__What you will do__. Please repeat, from the entries that follow, the lines from the one containing "License Type" through the one containing "Arkadaşına Gönder" exactly, adding nothing.

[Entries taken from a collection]
Segment Open

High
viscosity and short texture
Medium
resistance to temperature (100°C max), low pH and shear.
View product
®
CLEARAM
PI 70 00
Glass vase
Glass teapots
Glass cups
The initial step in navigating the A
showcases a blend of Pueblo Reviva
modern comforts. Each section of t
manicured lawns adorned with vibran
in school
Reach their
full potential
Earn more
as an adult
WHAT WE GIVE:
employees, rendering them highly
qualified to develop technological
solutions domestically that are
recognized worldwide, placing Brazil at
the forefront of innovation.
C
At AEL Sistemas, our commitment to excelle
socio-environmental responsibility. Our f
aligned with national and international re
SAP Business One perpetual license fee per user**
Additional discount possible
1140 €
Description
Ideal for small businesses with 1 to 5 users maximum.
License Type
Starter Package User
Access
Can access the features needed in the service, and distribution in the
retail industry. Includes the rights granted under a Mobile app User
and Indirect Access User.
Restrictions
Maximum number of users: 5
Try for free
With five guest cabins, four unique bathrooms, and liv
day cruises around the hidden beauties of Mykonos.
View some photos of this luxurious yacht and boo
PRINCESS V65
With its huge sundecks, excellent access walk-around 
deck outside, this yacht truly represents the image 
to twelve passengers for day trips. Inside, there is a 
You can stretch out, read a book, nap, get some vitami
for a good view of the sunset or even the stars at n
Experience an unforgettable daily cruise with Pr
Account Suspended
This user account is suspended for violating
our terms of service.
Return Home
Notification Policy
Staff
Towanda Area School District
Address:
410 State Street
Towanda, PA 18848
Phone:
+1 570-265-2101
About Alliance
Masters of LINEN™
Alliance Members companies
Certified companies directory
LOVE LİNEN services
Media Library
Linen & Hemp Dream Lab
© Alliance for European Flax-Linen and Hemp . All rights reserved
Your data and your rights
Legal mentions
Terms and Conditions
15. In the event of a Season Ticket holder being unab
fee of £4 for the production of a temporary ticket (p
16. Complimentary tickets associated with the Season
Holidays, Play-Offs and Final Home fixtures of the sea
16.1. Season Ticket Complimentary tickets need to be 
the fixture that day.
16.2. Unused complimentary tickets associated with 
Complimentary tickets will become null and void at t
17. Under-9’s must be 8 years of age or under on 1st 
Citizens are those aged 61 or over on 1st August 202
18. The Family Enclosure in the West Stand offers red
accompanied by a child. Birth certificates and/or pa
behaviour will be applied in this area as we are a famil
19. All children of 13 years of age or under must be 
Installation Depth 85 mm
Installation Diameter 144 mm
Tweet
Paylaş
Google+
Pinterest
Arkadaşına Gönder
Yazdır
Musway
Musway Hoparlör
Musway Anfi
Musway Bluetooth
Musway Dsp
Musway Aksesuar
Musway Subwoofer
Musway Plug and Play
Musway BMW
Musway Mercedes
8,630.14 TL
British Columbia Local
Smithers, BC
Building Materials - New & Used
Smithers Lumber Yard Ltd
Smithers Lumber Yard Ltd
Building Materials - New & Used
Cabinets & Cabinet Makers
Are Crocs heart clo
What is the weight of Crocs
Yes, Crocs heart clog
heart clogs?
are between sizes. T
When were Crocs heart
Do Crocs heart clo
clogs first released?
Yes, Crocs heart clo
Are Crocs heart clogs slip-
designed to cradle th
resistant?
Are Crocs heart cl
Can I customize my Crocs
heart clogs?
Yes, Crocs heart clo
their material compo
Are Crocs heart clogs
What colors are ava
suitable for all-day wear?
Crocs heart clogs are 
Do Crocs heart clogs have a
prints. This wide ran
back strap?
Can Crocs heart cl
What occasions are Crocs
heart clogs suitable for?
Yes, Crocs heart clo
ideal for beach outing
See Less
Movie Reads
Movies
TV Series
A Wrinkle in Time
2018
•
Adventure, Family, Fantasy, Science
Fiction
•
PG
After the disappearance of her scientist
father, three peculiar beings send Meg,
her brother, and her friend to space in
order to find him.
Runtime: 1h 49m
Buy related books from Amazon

Segment Closed

__Result below__.
License Type
Starter Package User
Access
Can access the features needed in the service, and distribution in the
retail industry. Includes the rights granted under a Mobile app User
and Indirect Access User.
Restrictions
Maximum number of users: 5
Try for free
With five guest cabins, four unique bathrooms, and liv
day cruises around the hidden beauties of Mykonos.
View some photos of this luxurious yacht and boo
PRINCESS V65
With its huge sundecks, excellent access walk-around 
deck outside, this yacht truly represents the image 
to twelve passengers for day trips. Inside, there is a 
You can stretch out, read a book, nap, get some vitami
for a good view of the sunset or even the stars at n
Experience an unforgettable daily cruise with Pr
Account Suspended
This user account is suspended for violating
our terms of service.
Return Home
Notification Policy
Staff
Towanda Area School District
Address:
410 State Street
Towanda, PA 18848
Phone:
+1 570-265-2101
About Alliance
Masters of LINEN™
Alliance Members companies
Certified companies directory
LOVE LİNEN services
Media Library
Linen & Hemp Dream Lab
© Alliance for European Flax-Linen and Hemp . All rights reserved
Your data and your rights
Legal mentions
Terms and Conditions
15. In the event of a Season Ticket holder being unab
fee of £4 for the production of a temporary ticket (p
16. Complimentary tickets associated with the Season
Holidays, Play-Offs and Final Home fixtures of the sea
16.1. Season Ticket Complimentary tickets need to be 
the fixture that day.
16.2. Unused complimentary tickets associated with 
Complimentary tickets will become null and void at t
17. Under-9’s must be 8 years of age or under on 1st 
Citizens are those aged 61 or over on 1st August 202
18. The Family Enclosure in the West Stand offers red
accompanied by a child. Birth certificates and/or pa
behaviour will be applied in this area as we are a famil
19. All children of 13 years of age or under must be 
Installation Depth 85 mm
Installation Diameter 144 mm
Tweet
Paylaş
Google+
Pinterest
Arkadaşına Gönder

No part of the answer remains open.